2

I'm trying to show that in the polar decomposition $A= RL$ of $A\in O(p,q), \; p,q\geq 1$, $R\in O(p)\times O(q)$. Here I define $O(p,q) =\{A\in M(n,n,\mathbb{R})|A^TI_{p,q}A=I_{p,q}\} $, where $$I_{p,q} = \begin{pmatrix}I_p & 0 \\ 0 & -I_q \end{pmatrix}$$ Also, $L$ is assumed to be symmetric positive definite.

For a proof, I start with the fact that since $A^T A $ is symmetric and positive definite, it has a unique positive definite square root, call it $L$. That is, $L = \sqrt{A^TA}$. Set $R=AL^{-1}$. From here, we have $$R^TI_{p,q}R = L^{-1}A^TI_{p,q}L^{-1} =L^{-1}I_{p,q}L^{-1}$$ It seems like I should use the fact that $A^TA$ is necessarily in $O(p,q)$ since $A\in O(p,q)$. However, this doesn't seem to get me closer to showing that $R$ is a block diagonal matrix with first block in $O(p)$ and second block in $O(q)$.

Any help would be greatly appreciated!

user8675309
  • 12,193
slowspider
  • 1,115

1 Answers1

3

You have $A \in H:=O(p,q)$ the stabilizer group $A^TI_{p,q}A=I_{p,q}$ (where we have some fixed choice of $p,q$ and $p+q=n$) for some $A\in GL_n(\mathbb R)$.

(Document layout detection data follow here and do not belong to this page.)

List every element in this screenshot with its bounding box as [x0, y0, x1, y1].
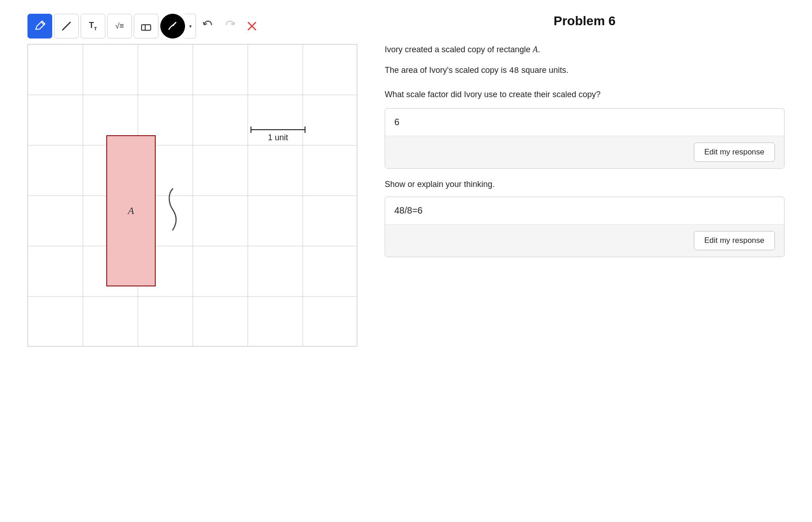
grid-lines-svg	[28, 44, 357, 346]
response-value-1: 6	[385, 109, 784, 136]
area-text-pre: The area of Ivory's scaled copy is	[385, 66, 509, 75]
edit-response-button-1[interactable]: Edit my response	[694, 143, 775, 162]
unit-line-bar	[251, 129, 305, 130]
response-box-1: 6 Edit my response	[385, 108, 785, 169]
eraser-tool-button[interactable]	[134, 14, 158, 38]
pencil-tool-button[interactable]	[27, 14, 52, 38]
section-2-label: Show or explain your thinking.	[385, 180, 785, 189]
grid-canvas[interactable]: A 1 unit	[27, 44, 357, 346]
response-actions-1: Edit my response	[385, 136, 784, 168]
math-tool-label: √≡	[115, 22, 124, 31]
chevron-down-icon: ▾	[189, 23, 192, 29]
problem-description-1: Ivory created a scaled copy of rectangle…	[385, 43, 785, 56]
text-tool-button[interactable]: Tт	[81, 14, 105, 38]
rectangle-a: A	[106, 135, 156, 286]
area-value: 48	[509, 66, 519, 75]
undo-button[interactable]	[198, 15, 218, 38]
response-actions-2: Edit my response	[385, 225, 784, 257]
area-text-post: square units.	[519, 66, 568, 75]
scribble-drawing	[163, 187, 182, 234]
unit-line	[251, 129, 305, 130]
text-tool-label: Tт	[89, 21, 97, 32]
svg-point-3	[172, 24, 174, 26]
problem-description-2: The area of Ivory's scaled copy is 48 sq…	[385, 64, 785, 77]
right-panel: Problem 6 Ivory created a scaled copy of…	[385, 14, 785, 346]
edit-response-button-2[interactable]: Edit my response	[694, 231, 775, 250]
description-text-1: Ivory created a scaled copy of rectangle	[385, 45, 533, 54]
unit-label: 1 unit	[268, 133, 288, 143]
pen-tool-group: ▾	[160, 14, 196, 38]
question-label: What scale factor did Ivory use to creat…	[385, 88, 785, 101]
main-container: Tт √≡	[0, 0, 812, 360]
line-tool-button[interactable]	[54, 14, 79, 38]
svg-rect-1	[142, 25, 151, 30]
pen-chevron-button[interactable]: ▾	[185, 14, 196, 38]
description-text-2: .	[538, 45, 540, 54]
pen-tool-button[interactable]	[160, 14, 185, 38]
canvas-area: Tт √≡	[27, 14, 357, 346]
rectangle-var: A	[533, 45, 538, 54]
toolbar: Tт √≡	[27, 14, 262, 38]
unit-marker: 1 unit	[251, 129, 305, 143]
problem-title: Problem 6	[385, 14, 785, 28]
rectangle-a-label: A	[128, 205, 134, 217]
svg-line-0	[62, 22, 71, 30]
redo-button[interactable]	[220, 15, 240, 38]
response-value-2: 48/8=6	[385, 197, 784, 225]
delete-button[interactable]	[242, 16, 262, 36]
math-tool-button[interactable]: √≡	[107, 14, 132, 38]
response-box-2: 48/8=6 Edit my response	[385, 197, 785, 257]
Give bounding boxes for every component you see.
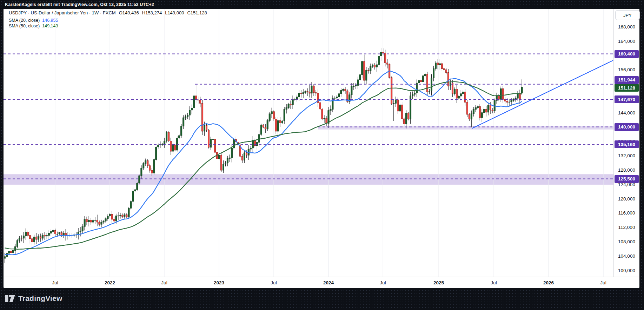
time-tick-label: Jul	[380, 280, 386, 285]
time-tick-label: Jul	[600, 280, 606, 285]
time-tick-label: Jul	[52, 280, 58, 285]
open-value: O149,436	[119, 10, 139, 15]
price-level-badge: 125,500	[615, 175, 639, 183]
attribution-text: KarstenKagels erstellt mit TradingView.c…	[5, 2, 154, 7]
attribution-bar: KarstenKagels erstellt mit TradingView.c…	[0, 0, 644, 9]
tradingview-logo-icon[interactable]	[5, 295, 15, 302]
price-level-badge: 160,400	[615, 50, 639, 58]
price-tick-label: 132,000	[614, 153, 639, 158]
time-tick-label: 2025	[433, 280, 444, 285]
chart-legend: USDJPY · US-Dollar / Japanischer Yen · 1…	[9, 10, 207, 29]
price-chart-canvas[interactable]	[4, 9, 639, 288]
chart-window: USDJPY · US-Dollar / Japanischer Yen · 1…	[4, 9, 639, 288]
price-tick-label: 128,000	[614, 167, 639, 173]
time-tick-label: Jul	[491, 280, 497, 285]
sma20-legend-row[interactable]: SMA (20, close) 146,955	[9, 18, 207, 24]
price-tick-label: 116,000	[614, 210, 639, 216]
sma50-label: SMA (50, close)	[9, 24, 40, 28]
candles-layer	[4, 48, 523, 263]
sma20-value: 146,955	[42, 18, 58, 23]
time-tick-label: 2024	[323, 280, 334, 285]
price-tick-label: 144,000	[614, 110, 639, 115]
support-zone-band	[4, 174, 613, 185]
price-level-badge: 140,000	[615, 123, 639, 131]
price-level-badge: 151,944	[615, 76, 639, 84]
footer-branding: TradingView	[5, 294, 62, 303]
time-tick-label: Jul	[271, 280, 277, 285]
high-value: H153,274	[142, 10, 162, 15]
price-tick-label: 100,000	[614, 268, 639, 273]
price-axis[interactable]: 168,000164,000160,000156,000152,000148,0…	[614, 9, 639, 277]
price-level-badge: 147,670	[615, 95, 639, 103]
price-tick-label: 164,000	[614, 38, 639, 44]
price-tick-label: 156,000	[614, 67, 639, 72]
price-tick-label: 168,000	[614, 24, 639, 29]
sma50-value: 149,143	[42, 24, 58, 28]
time-tick-label: 2023	[214, 280, 224, 285]
sma20-label: SMA (20, close)	[9, 18, 40, 23]
price-level-badge: 135,160	[615, 140, 639, 148]
price-tick-label: 112,000	[614, 225, 639, 230]
time-tick-label: 2026	[543, 280, 554, 285]
close-value: C151,128	[187, 10, 207, 15]
price-level-badge: 151,128	[615, 84, 639, 92]
tradingview-screenshot: { "top_bar": { "attribution": "KarstenKa…	[0, 0, 644, 310]
trendline[interactable]	[472, 60, 613, 128]
time-tick-label: Jul	[161, 280, 167, 285]
low-value: L149,000	[165, 10, 184, 15]
symbol-title: USDJPY · US-Dollar / Japanischer Yen · 1…	[9, 10, 116, 15]
time-axis[interactable]: Jul2022Jul2023Jul2024Jul2025Jul2026Jul	[4, 277, 639, 288]
price-tick-label: 104,000	[614, 253, 639, 258]
price-tick-label: 120,000	[614, 196, 639, 201]
time-tick-label: 2022	[105, 280, 115, 285]
currency-toggle-button[interactable]: JPY	[615, 10, 640, 20]
tradingview-logo-text[interactable]: TradingView	[18, 294, 62, 303]
symbol-legend-row[interactable]: USDJPY · US-Dollar / Japanischer Yen · 1…	[9, 10, 207, 18]
sma50-legend-row[interactable]: SMA (50, close) 149,143	[9, 24, 207, 29]
currency-label: JPY	[623, 13, 632, 18]
sma50-line[interactable]	[5, 82, 522, 249]
price-tick-label: 108,000	[614, 239, 639, 244]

If you consider the special case of $U\in H\cap O_n(\mathbb R)$ then $U^T I_{p,q}U =I_{p,q}\implies I_{p,q}U =UI_{p,q}$ and by direct calculation it follows that $U$ is a block diagonal matrix with a leading $p\times p$ orthogonal matrix followed by a $q\times q$ orthogonal matrix. Thus the core of the proof requires showing that $(A^TA)^\frac{1}{2}\in H$ and everything else follows.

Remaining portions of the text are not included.